The symbol stored of Text will be

[Symbol Type =4][A] => index = 0

[Symbol Type =4][B] => index = 1

[Symbol Type =4][NULL] => index = 2

It requires 2 bytes (utf-8, 2 bytes for a char) for the symbol data.  To indicate 3 symbol indexes, it requires 2 bits.

As a result in the QVDFieldHeader, BitOffset is 2 and BitWidth is 6 and Bias is 0.  Since it is the last column with data, it will take up all bits to form a full byte, i.e. 6-bits even the smallest and required is just 2 bits.  And funny is that the last column means the last column with data.  If it is all null, it would not treat as the last column.


The symbol stored of Dummy will be

[Symbol Type =4][NULL] => index = 0

It requires nothing for data storage.  But the symbol type 4 is still required to store 1 bytes, i.e. NULL byte.

As a result in the QVDFieldHeader, BitOffset is 0 and BitWidth is 0 and Bias is 0.  Offset, width and bias are zeros indicate no bytes are required for record. 


Record Data

In QVD, each record is not storing the exact field values.  Indeed, it stores the symbol indexes of the all fields.

Taking the same example used in the symbol illustration, the table below:


Num,Text,Dummy

2, A,

1, B,

1, A,

2, B,

,,


First record: require Num[index=0] and Text[index=0] and dummy=nothing, the record represents as [0000], 2 bits for Num, 2 bits for Text.

Second record: require Num[index=1] and Text[index=1] and dummy=nothing, 3 bits represents as [0101]

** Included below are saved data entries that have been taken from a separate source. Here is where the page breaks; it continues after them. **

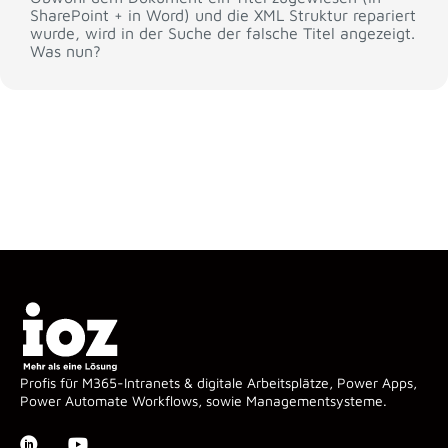
SharePoint + in Word) und die XML Struktur repariert
wurde, wird in der Suche der falsche Titel angezeigt.
Was nun?
Profis für M365-Intranets & digitale Arbeitsplätze, Power Apps,
Power Automate Workflows, sowie Managementsysteme.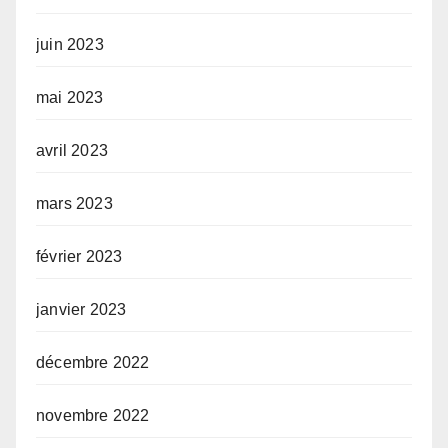
juin 2023
mai 2023
avril 2023
mars 2023
février 2023
janvier 2023
décembre 2022
novembre 2022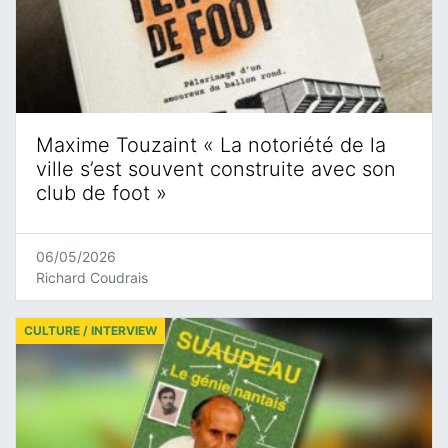
Maxime Touzaint « La notoriété de la
ville s’est souvent construite avec son
club de foot »
06/05/2026
Richard Coudrais
CULTURE / INTERVIEW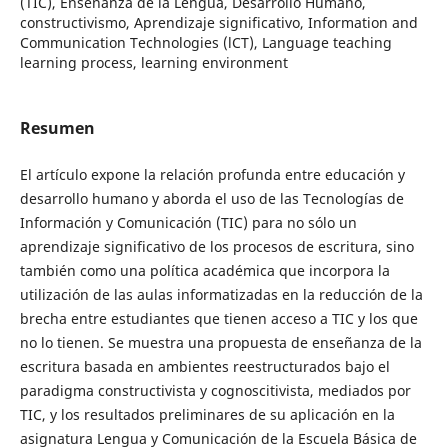
(TIC), Enseñanza de la Lengua, Desarrollo Humano,
constructivismo, Aprendizaje significativo, Information and
Communication Technologies (lCT), Language teaching
learning process, learning environment
Resumen
El artículo expone la relación profunda entre educación y
desarrollo humano y aborda el uso de las Tecnologías de
Información y Comunicación (TIC) para no sólo un
aprendizaje significativo de los procesos de escritura, sino
también como una política académica que incorpora la
utilización de las aulas informatizadas en la reducción de la
brecha entre estudiantes que tienen acceso a TIC y los que
no lo tienen. Se muestra una propuesta de enseñanza de la
escritura basada en ambientes reestructurados bajo el
paradigma constructivista y cognoscitivista, mediados por
TIC, y los resultados preliminares de su aplicación en la
asignatura Lengua y Comunicación de la Escuela Básica de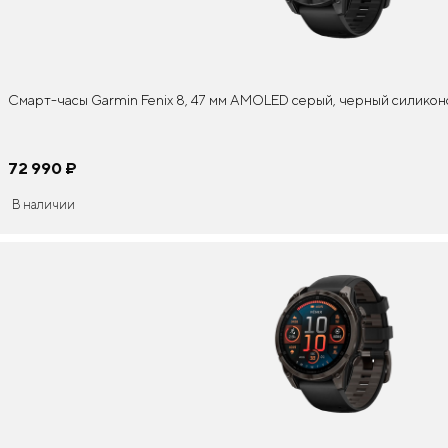
Смарт-часы Garmin Fenix 8, 47 мм AMOLED серый, черный силико
72 990
¤
В наличии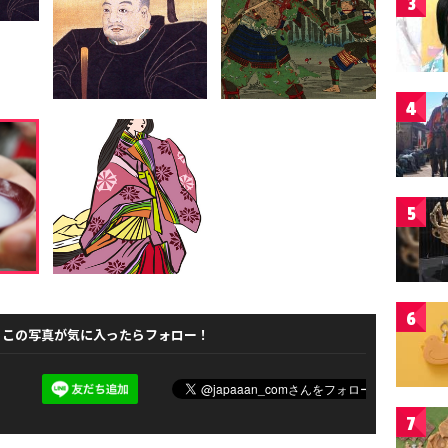
3
4
5
6
この写真が気に入ったらフォロー！
7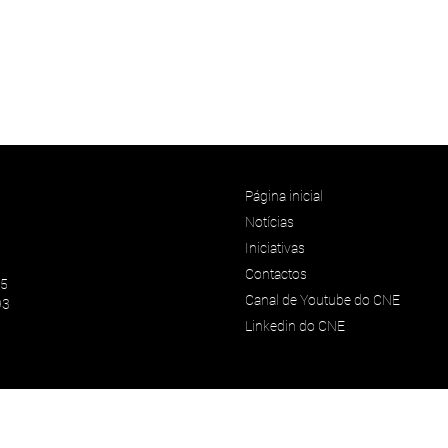
Página inicial
Notícias
Iniciativas
Contactos
45
Canal de Youtube do CNE
93
Linkedin do CNE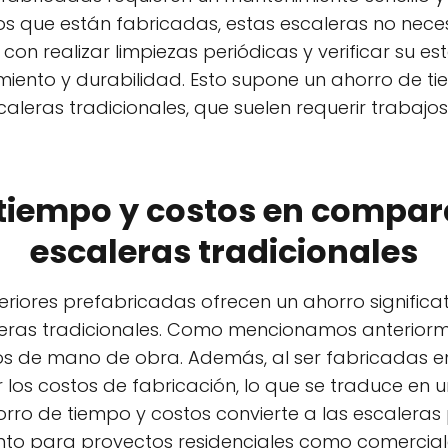
los que están fabricadas, estas escaleras no nec
 con realizar limpiezas periódicas y verificar su 
iento y durabilidad. Esto supone un ahorro de ti
aleras tradicionales, que suelen requerir trabaj
 tiempo y costos en compar
escaleras tradicionales
xteriores prefabricadas ofrecen un ahorro significa
ras tradicionales. Como mencionamos anteriorment
os de mano de obra. Además, al ser fabricadas en
 los costos de fabricación, lo que se traduce en 
 ahorro de tiempo y costos convierte a las escaler
to para proyectos residenciales como comercial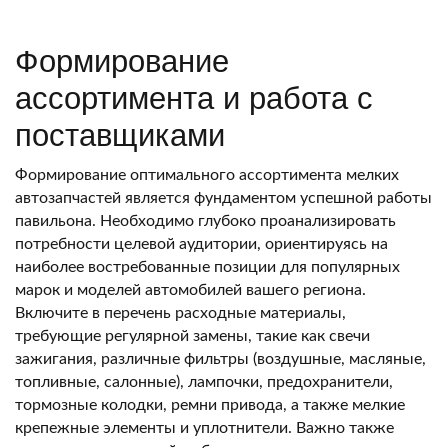
Формирование
ассортимента и работа с
поставщиками
Формирование оптимального ассортимента мелких
автозапчастей является фундаментом успешной работы
павильона. Необходимо глубоко проанализировать
потребности целевой аудитории, ориентируясь на
наиболее востребованные позиции для популярных
марок и моделей автомобилей вашего региона.
Включите в перечень расходные материалы,
требующие регулярной замены, такие как свечи
зажигания, различные фильтры (воздушные, масляные,
топливные, салонные), лампочки, предохранители,
тормозные колодки, ремни привода, а также мелкие
крепежные элементы и уплотнители. Важно также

Third record: require Num[index=1] and Text[index=0] and dummy=nothing, 2 bits represents as [0001]

Forth record: require Num[index=0] and Text[index=1] and dummy=nothing, 2 bits represents as [0100]

Fifth record: require Num[index=2] and Text[index=2] and dummy=nothing, 2 bits represents as [1010]

The first field will be stored in the rightmost bits while the last field will be stored in the left most bits.

Thus, the 5 four records will be stored as [0000], [0101] [0001] [0100], [1010].  The just enough bytes are required to hold these binary data, i.e. 8 bits, 1 byte.  Thus, they become [0000 0000], [0000 0101], [0000 0100], [0000 0001], [00001010] => 0, 5, 1, 4, 10.  These 5 integers are used to represent total of 15 values.

To complete the QvdTableHeader description, the RecordByteSize is 1.  And NoOfRecords are 5 because there are 5 rows.


* Bias, still, needs more investigation on the exact usage.


Reverse Engineering - What have been done?

In order to try further understanding the format, a simple way to is generate a simple QVD file and look into the details.  For example a single column with 2 rows with integer only.  Keep iterating with different data and review the details, it is easy to spot the changes.  It might require a notepad editor that can show the invisible byte like NULL, EOT, etc.  A good notepad editor is notepad++.

Obviously, there might be still more handling in QVD but it is already showcase the beauty of it and why it can process that fast and compress that much.

Personally, it terms of file operation, I seriously hope that Qlik can further expand this usage because nowadays the data usage is huge and file is everywhere.  A proper and manageable file is important.  In particular to support the cloud computing, an enhanced of QVD might do the trick as well.  If it can break through the area and become open-source to use, it will greatly beneficial to everyone dealing with data.